Now, how all of this will work now that we’re allowing “alternative” evidence rather than randomized trials is anyone’s guess. But it’s the change to the final part of the rules that’s really chilling.
Currently, the law says that anyone enrolled in a drug trial—whether they’re getting the actual drug or a placebo—must be informed that the drug is investigational. That is, that it’s a new, untested drug and they’re guinea pigs. At least, they have to be told unless it is "not feasible" or "contrary to the best interests of such human beings."
But the new law changes this. The current 2-exception list, it adds "or the proposed clinical testing poses no more than minimal risk to such human beings and includes appropriate safeguards as prescribed to protect the rights, safety, and welfare of such human beings.”
So who decides what’s “low risk”? Big Pharma, of course
Stop for a minute and let that all sink in.
What it means is that you can be given an untested drug—a drug that might or might not work, a drug whose safety really isn’t known, a drug that might have any kind of outcome—as long as it’s been decided that it “poses no more than minimal risk.”
It doesn’t say anything about who decides this. It gives no guidance at all. And it says that there have to be “safeguards” to protect your “rights, safety, and welfare,” but again doesn’t say what those safeguards might be or who puts them in place.
So here’s what could happen: You have cancer. You go to an oncologist, who just happens to be partnered with a drug maker for a new cancer drug trial. The drug hasn’t been safety-tested yet—this is a phase 2 trial. It hasn’t been tested for effectiveness.
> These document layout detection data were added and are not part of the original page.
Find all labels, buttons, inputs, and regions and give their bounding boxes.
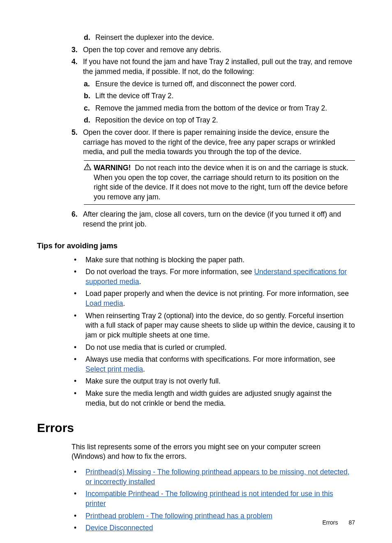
step-4d: d. Reposition the device on top of Tray … [37, 116, 355, 125]
step-4a: a. Ensure the device is turned off, and … [37, 79, 355, 89]
bullet-icon: • [74, 467, 85, 487]
warning-body: Do not reach into the device when it is … [94, 164, 348, 201]
step-text: If you have not found the jam and have T… [83, 57, 355, 76]
errors-list: • Printhead(s) Missing - The following p… [37, 467, 355, 533]
tip-text: Load paper properly and when the device … [85, 289, 355, 308]
error-item: • Printhead problem - The following prin… [37, 511, 355, 521]
errors-heading: Errors [37, 420, 355, 437]
tip-text: Make sure the media length and width gui… [85, 389, 355, 408]
step-text: Reposition the device on top of Tray 2. [95, 116, 355, 125]
warning-icon [84, 163, 94, 173]
tip-text: Always use media that conforms with spec… [85, 355, 355, 374]
error-item: • Incompatible Printhead - The following… [37, 489, 355, 508]
step-marker: c. [84, 104, 95, 113]
tip-text: Make sure the output tray is not overly … [85, 377, 355, 386]
link-select-print-media[interactable]: Select print media [85, 365, 143, 373]
page-footer: Errors 87 [322, 519, 355, 527]
step-marker: a. [84, 79, 95, 89]
link-printhead-missing[interactable]: Printhead(s) Missing - The following pri… [85, 468, 350, 486]
step-4c: c. Remove the jammed media from the bott… [37, 104, 355, 113]
link-load-media[interactable]: Load media [85, 299, 123, 307]
footer-page-number: 87 [348, 519, 355, 526]
error-item: • Device Disconnected [37, 523, 355, 533]
bullet-icon: • [74, 377, 85, 386]
step-text: Reinsert the duplexer into the device. [95, 33, 355, 43]
tip-item: • Make sure the media length and width g… [37, 389, 355, 408]
bullet-icon: • [74, 343, 85, 353]
footer-section-label: Errors [322, 519, 338, 526]
step-4: 4. If you have not found the jam and hav… [37, 57, 355, 76]
step-5: 5. Open the cover door. If there is pape… [37, 128, 355, 157]
bullet-icon: • [74, 511, 85, 521]
numbered-steps-list-cont: 6. After clearing the jam, close all cov… [37, 210, 355, 229]
step-text: Remove the jammed media from the bottom … [95, 104, 355, 113]
step-marker: 3. [71, 45, 83, 55]
error-item: • Printhead(s) Missing - The following p… [37, 467, 355, 487]
tip-text: Do not use media that is curled or crump… [85, 343, 355, 353]
step-text: After clearing the jam, close all covers… [83, 210, 355, 229]
bullet-icon: • [74, 255, 85, 265]
step-4b: b. Lift the device off Tray 2. [37, 91, 355, 101]
svg-point-1 [87, 168, 88, 169]
step-marker: d. [84, 116, 95, 125]
tip-item: • Always use media that conforms with sp… [37, 355, 355, 374]
link-device-disconnected[interactable]: Device Disconnected [85, 524, 153, 532]
step-marker: 5. [71, 128, 83, 157]
tip-item: • Make sure that nothing is blocking the… [37, 255, 355, 265]
link-printhead-problem[interactable]: Printhead problem - The following printh… [85, 512, 272, 520]
tip-item: • When reinserting Tray 2 (optional) int… [37, 311, 355, 340]
bullet-icon: • [74, 355, 85, 374]
bullet-icon: • [74, 389, 85, 408]
numbered-steps-list: d. Reinsert the duplexer into the device… [37, 33, 355, 157]
warning-label: WARNING! [94, 164, 131, 172]
tip-text: When reinserting Tray 2 (optional) into … [85, 311, 355, 340]
tip-item: • Do not use media that is curled or cru… [37, 343, 355, 353]
tip-item: • Make sure the output tray is not overl… [37, 377, 355, 386]
bullet-icon: • [74, 489, 85, 508]
bullet-icon: • [74, 311, 85, 340]
step-marker: 6. [71, 210, 83, 229]
bullet-icon: • [74, 289, 85, 308]
bullet-icon: • [74, 267, 85, 287]
step-text: Open the cover door. If there is paper r… [83, 128, 355, 157]
step-text: Open the top cover and remove any debris… [83, 45, 355, 55]
step-marker: d. [84, 33, 95, 43]
step-d-reinsert: d. Reinsert the duplexer into the device… [37, 33, 355, 43]
link-incompatible-printhead[interactable]: Incompatible Printhead - The following p… [85, 490, 333, 508]
tip-text: Make sure that nothing is blocking the p… [85, 255, 355, 265]
tips-heading: Tips for avoiding jams [37, 241, 355, 251]
warning-text: WARNING! Do not reach into the device wh… [94, 163, 355, 202]
tip-item: • Do not overload the trays. For more in… [37, 267, 355, 287]
errors-intro: This list represents some of the errors … [71, 442, 355, 462]
tip-item: • Load paper properly and when the devic… [37, 289, 355, 308]
step-text: Lift the device off Tray 2. [95, 91, 355, 101]
tip-text: Do not overload the trays. For more info… [85, 267, 355, 287]
step-text: Ensure the device is turned off, and dis… [95, 79, 355, 89]
step-3: 3. Open the top cover and remove any deb… [37, 45, 355, 55]
bullet-icon: • [74, 523, 85, 533]
warning-callout: WARNING! Do not reach into the device wh… [84, 160, 355, 205]
step-marker: 4. [71, 57, 83, 76]
step-marker: b. [84, 91, 95, 101]
tips-list: • Make sure that nothing is blocking the… [37, 255, 355, 409]
step-6: 6. After clearing the jam, close all cov… [37, 210, 355, 229]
There’s another drug that has been shown to work, but you don’t get it—or even get told about it. Instead you’re given the new drug. And the trial runners have determined that it doesn’t “pose a significant risk” so they don’t have to tell you you’re a guinea pig.
But the drug doesn’t work. You die…even though there was another drug out there that worked and you’d have chosen that option if you’d been told the drug you were taking was “investigational.”
Say you have diabetes. You could go to your regular doctor for a routine diabetes prescription refill. He tells you he’d like to change your prescription. There’s another drug he thinks will work better than what you’re taking. Because you trust the doctor to know best, you go along with it.
What he doesn’t tell you is that he’s part of a trial for a new, untested diabetes drug. He doesn’t have to tell you because it’s been decided that there’s “minimal risk.” A month later you have a heart attack, thanks to the investigational drug. It never makes it to market, thankfully, but that doesn’t help you out. You already had a heart attack.
This could happen, folks. This will happen, at some point. So from here on out, if you’re offered a prescription, there’s one more question you need to ask your doctor.
“Is this an ‘investigational’ drug?” If so, say thanks but no thanks.